As of 2002, alas, old New Deal memories and 60 cents will get you a candy bar. The transformation of the US economy and its supporting politics since the 1960s has been staggering; and especially so since the 1980s, with the growth of financialization, wealth concentration, economic elitism and dynastization. Millionaires' income tax rates dropped so fast in the 1980s, for example, while those of people in the middle rose with FICA increases, that in 1985 the two almost met.

Back in 1937, an economics writer named Ferdinand Lundberg wrote about how "America's Sixty Families" (and another hundred lesser clans) owned a huge chunk of US business through their corporate stock holdings. Six decades later, the current "overclass" probably begins with the largely overlapping quarter-million "deca-millionaires" ($10 million and up) and the quarter-million Americans with incomes in excess of $1 million a year. But for sticklers, the 2000 equivalent of the rich families of 1937 could be the roughly 5,000 clans having assets of $100 million or more.

Today, following the havoc of the biggest two-year major market debacle since 1929, many of the Internet fortunes are gone, while the established rich are very much with us and, by and large, sleeker than ever. This was also true in 1937, parenthetically, when researcher Lundberg's discourse paid hardly any attention to the nouveau-riche aviation, radio, motion picture and electric gadget fortunes of the Roaring Twenties. Most had shriveled or vanished between 1929 and 1932. The old money was back on top.

So it is again, although a third of the tech billionaires of 1999 have kept billionaire status, a much better ratio than in 1929-32. Nevertheless, what is striking in the current lists is the entrenchment of established families through the good offices of the Dow Jones and the S&P 500. The top 1 percent of Americans own about 40 percent of the individually owned exchange-traded stock in the United States, and own an even higher ratio of other financial and corporate instruments.

The median US family, depending on the calculus, has only $6,000 or $9,000 of stock, a benefit overshadowed during the 1990s because its debt level rose by a good deal more. The financialization of America since the 1980s--by which I mean the shift of onetime savings deposits into mutual funds, the focus on financial instruments, the giantization of the financial industry and the galloping preoccupation of corporate CEOs with stock options instead of production lines--has been a major force for economic polarization. This is because of its disproportionate favoritism to the top income and wealth brackets. The never-ending stream of 1980s and '90s bailouts of banks, S&Ls, hedge funds, foreign currencies and (arguably) stock markets by the Federal Reserve has been another prop.

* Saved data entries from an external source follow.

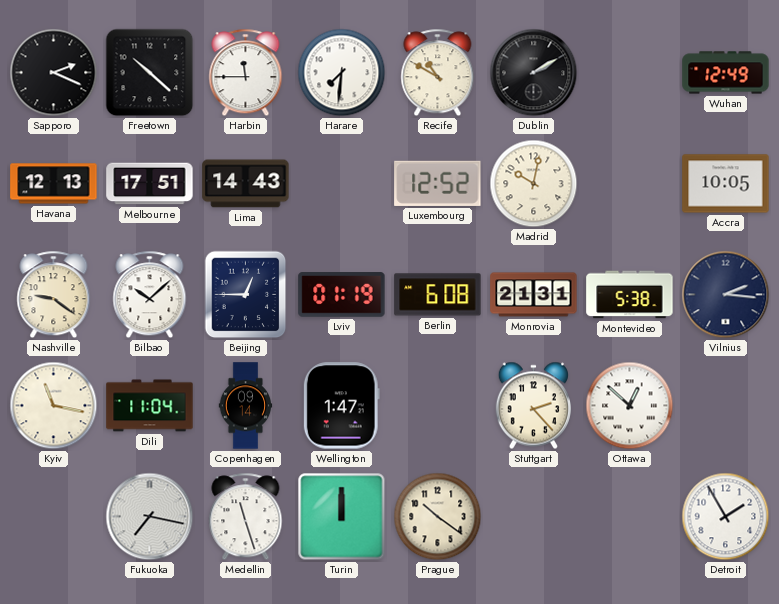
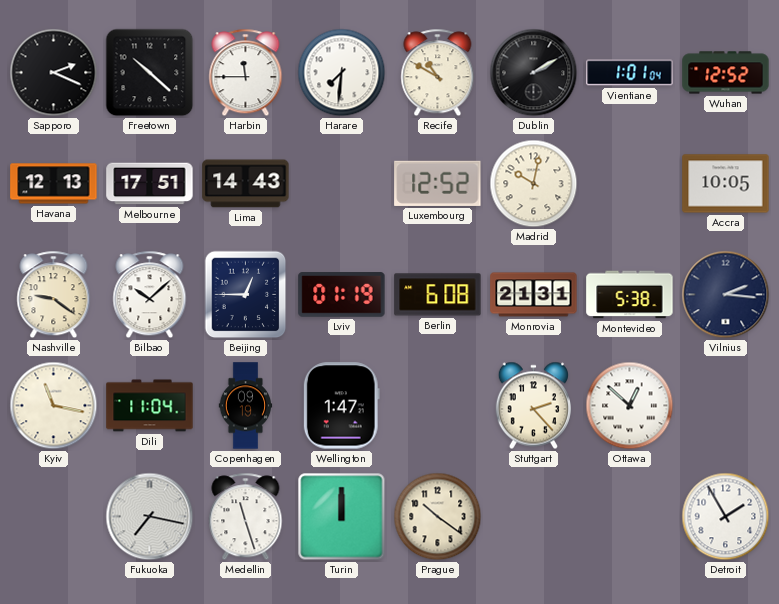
Vientiane: none -> 1:01
Wuhan: 12:49 -> 12:52
Copenhagen: 09:14 -> 09:19
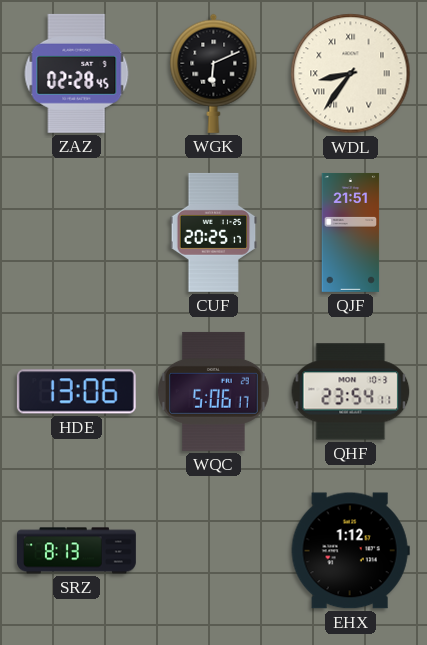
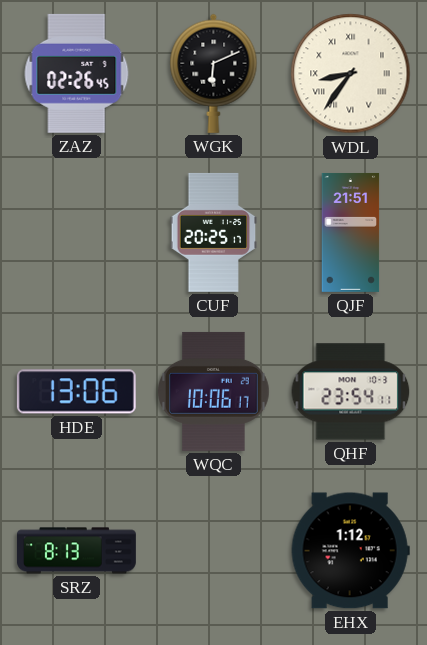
ZAZ: 02:28 -> 02:26
WQC: 5:06 -> 10:06
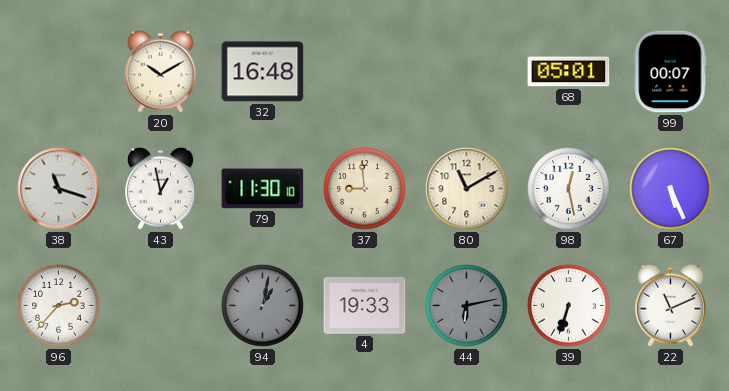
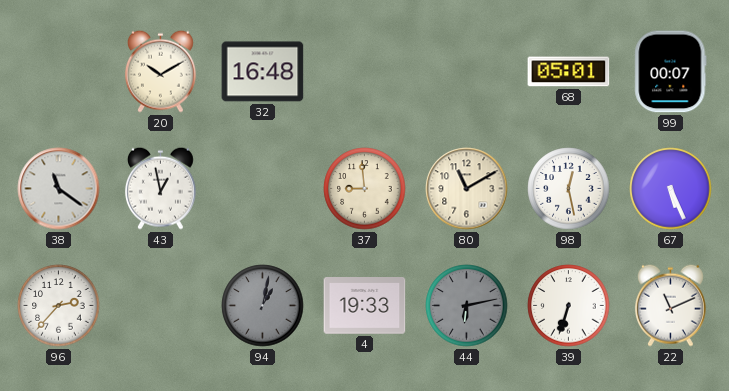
38: 11:18 -> 11:21
79: 11:30 -> none
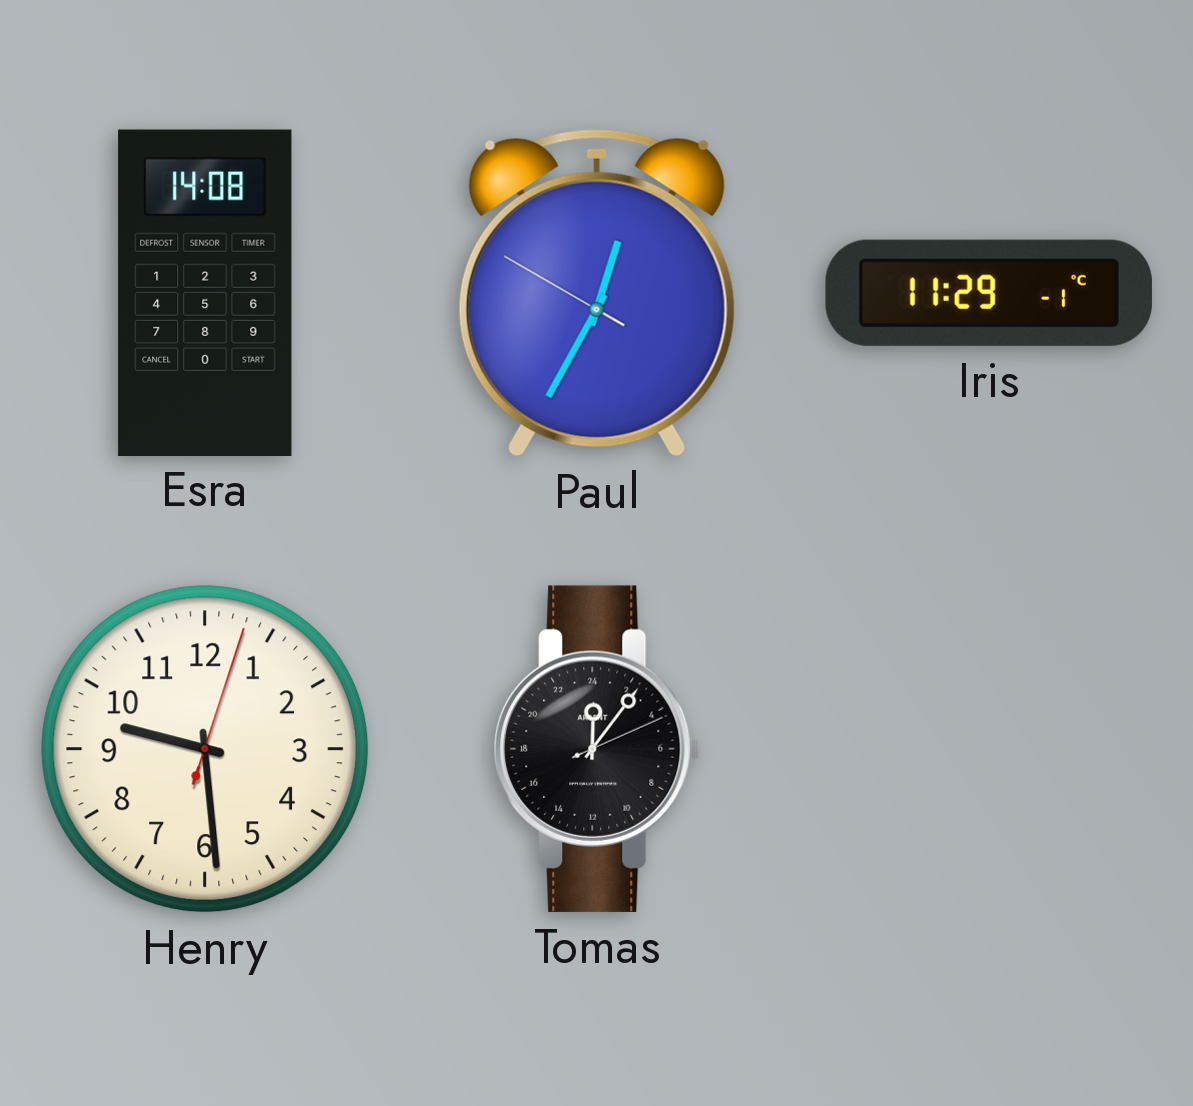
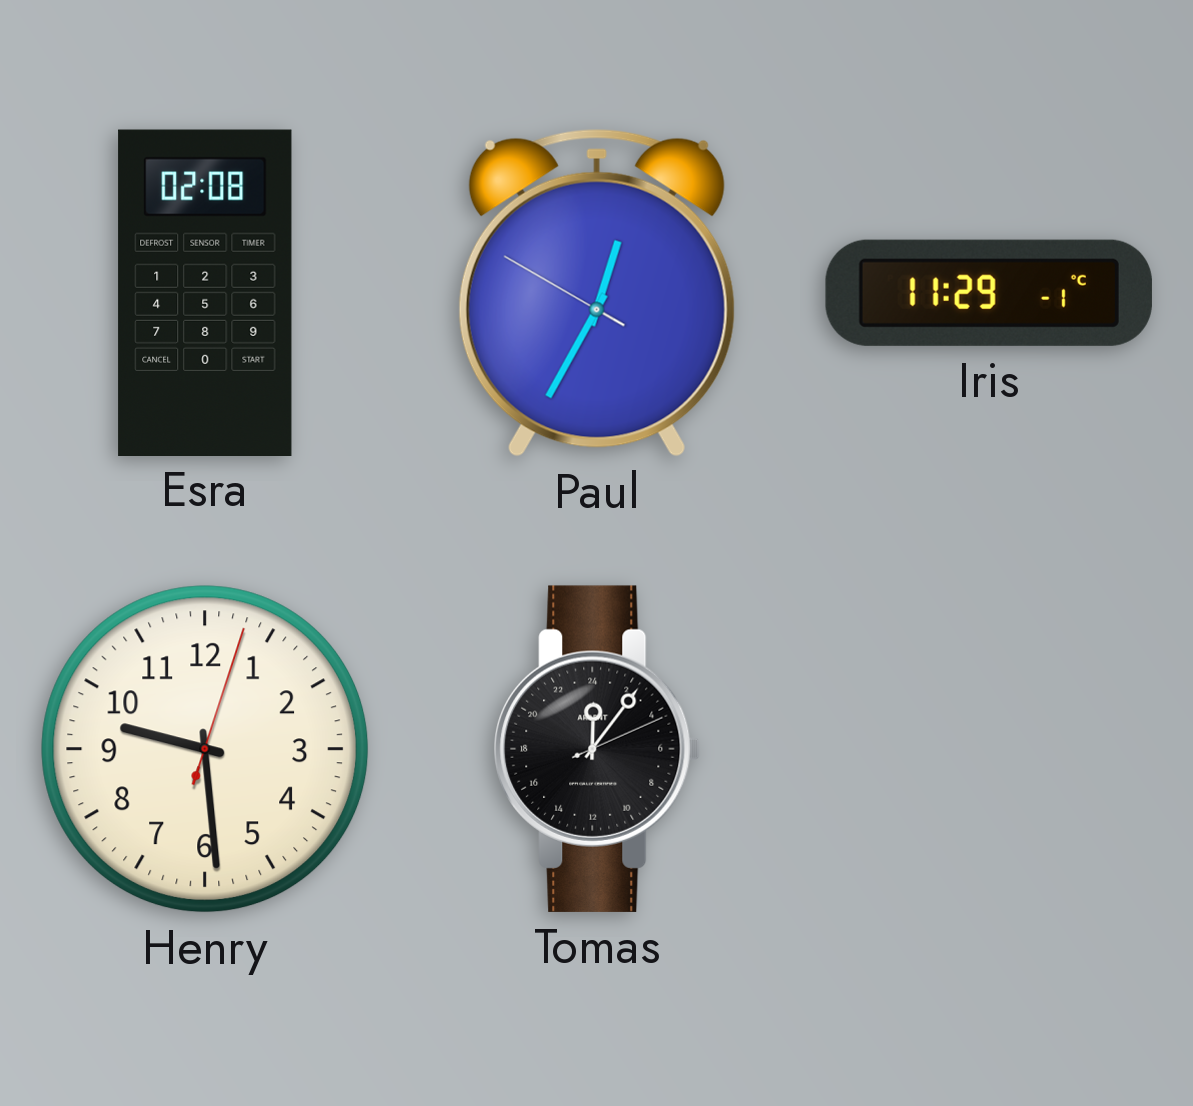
Esra: 14:08 -> 02:08
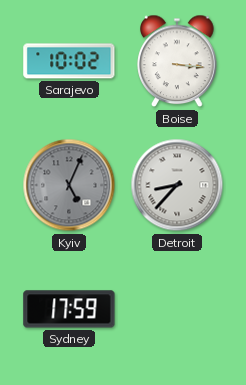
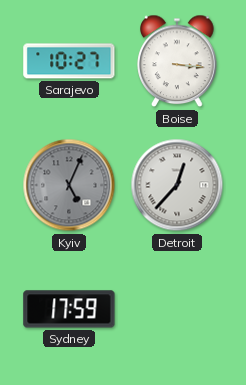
Sarajevo: 10:02 -> 10:27
Detroit: 8:37 -> 12:37
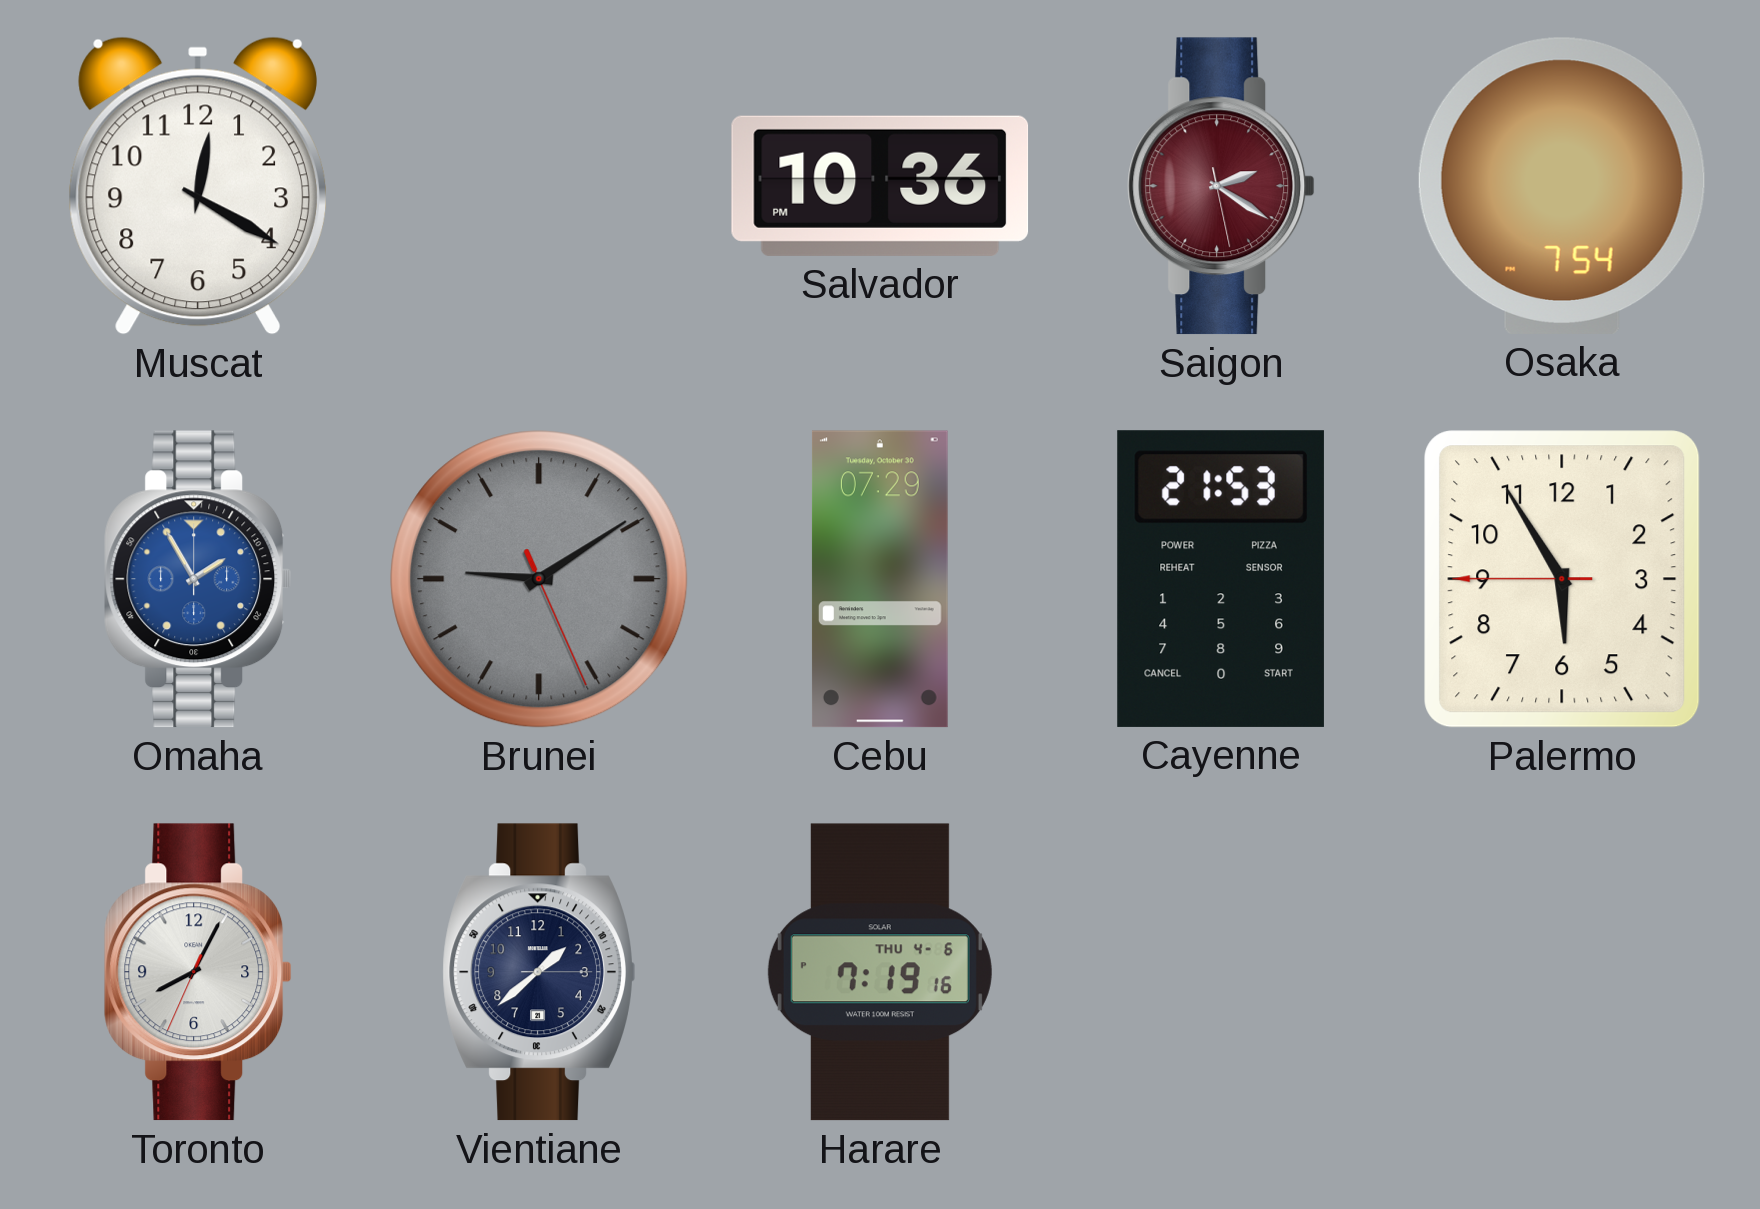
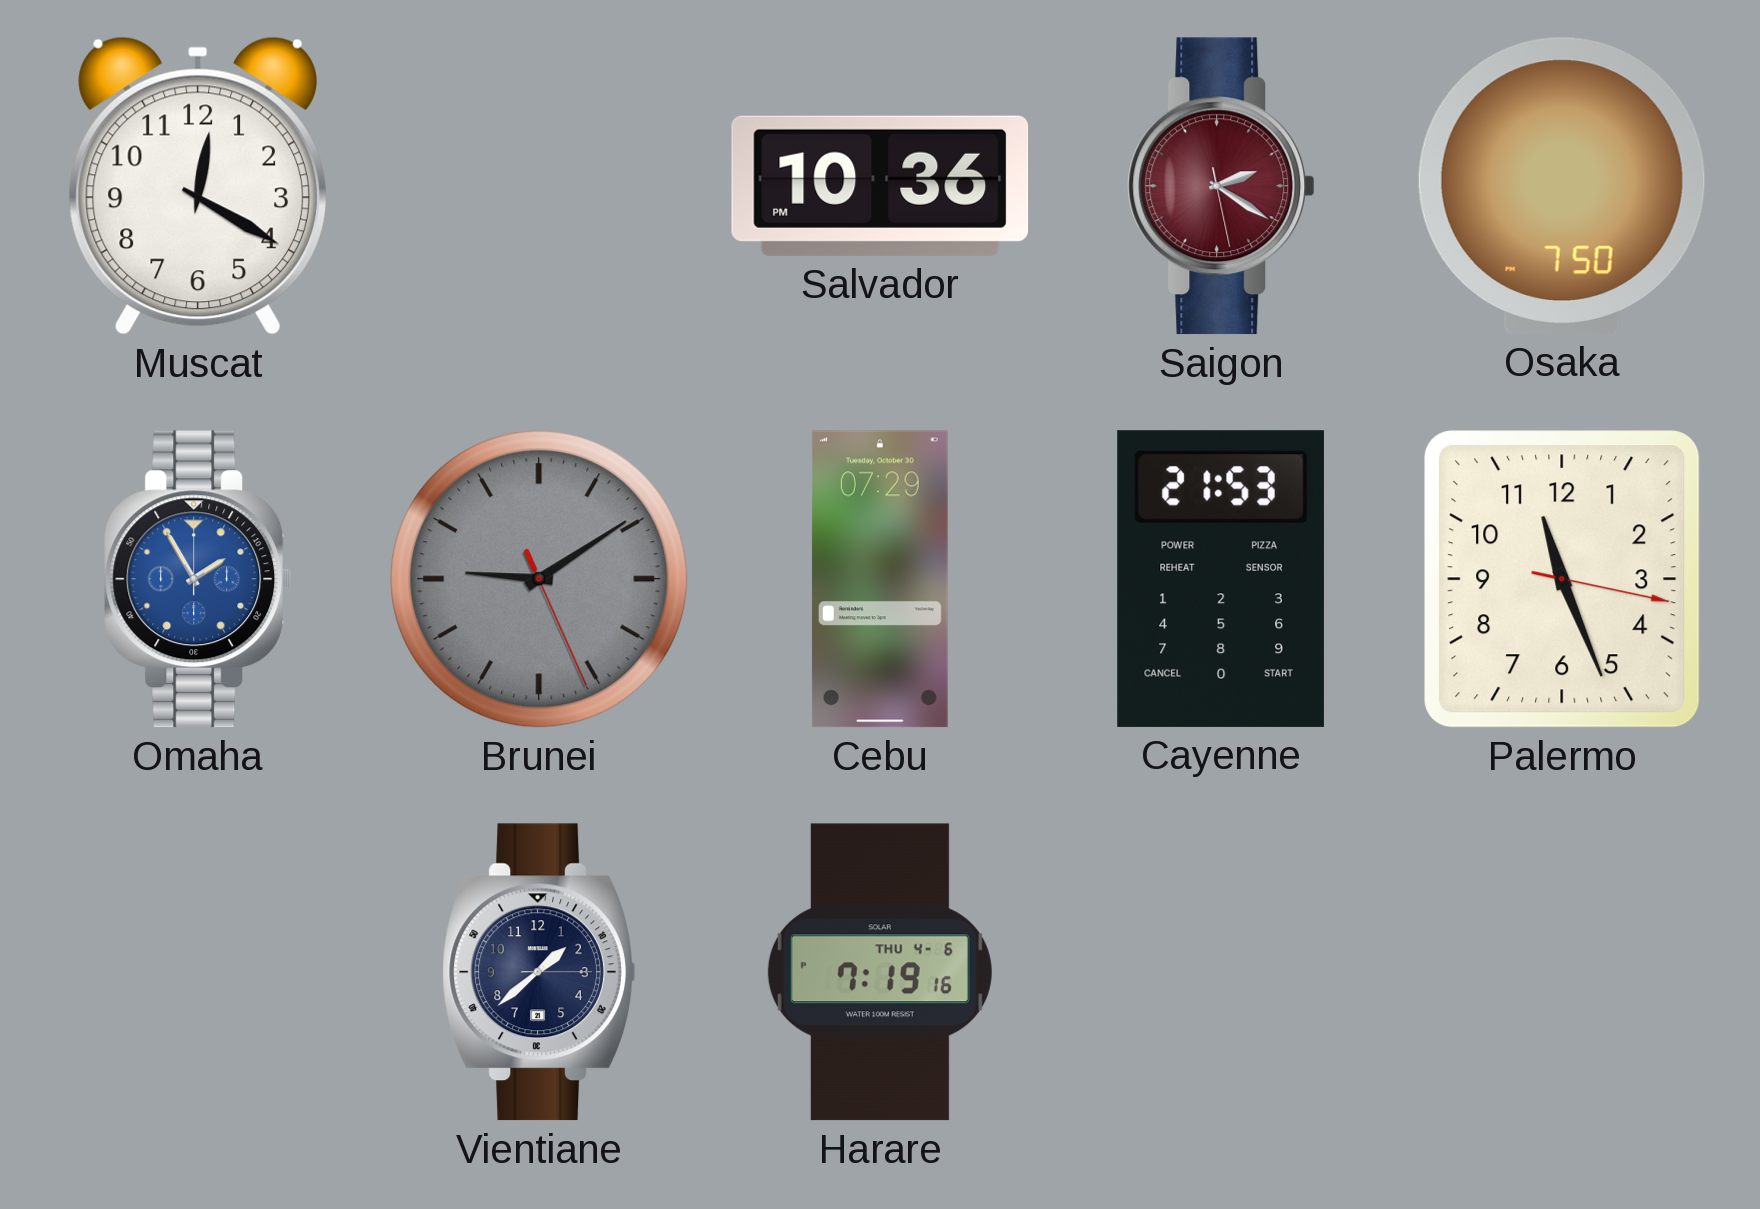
Osaka: 7:54 -> 7:50
Palermo: 5:54 -> 11:26
Toronto: 8:04 -> none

The upper-tier hogging of the economic benefits of the 1990s can be approached from a number of directions, but hardly anyone controverts that the top 1 percent made out like bandits. The New York Times, for example, reported that 90 percent of the income gain going to the top fifth of Americans went to the top 1 percent, who are only a twentieth of that top fifth. Some scholars bluntly contend that attention should focus on the top one-tenth of 1 percent, because these are the raw capitalists and money-handlers, not the high-salaried doctors, lawyers and Cadillac dealers.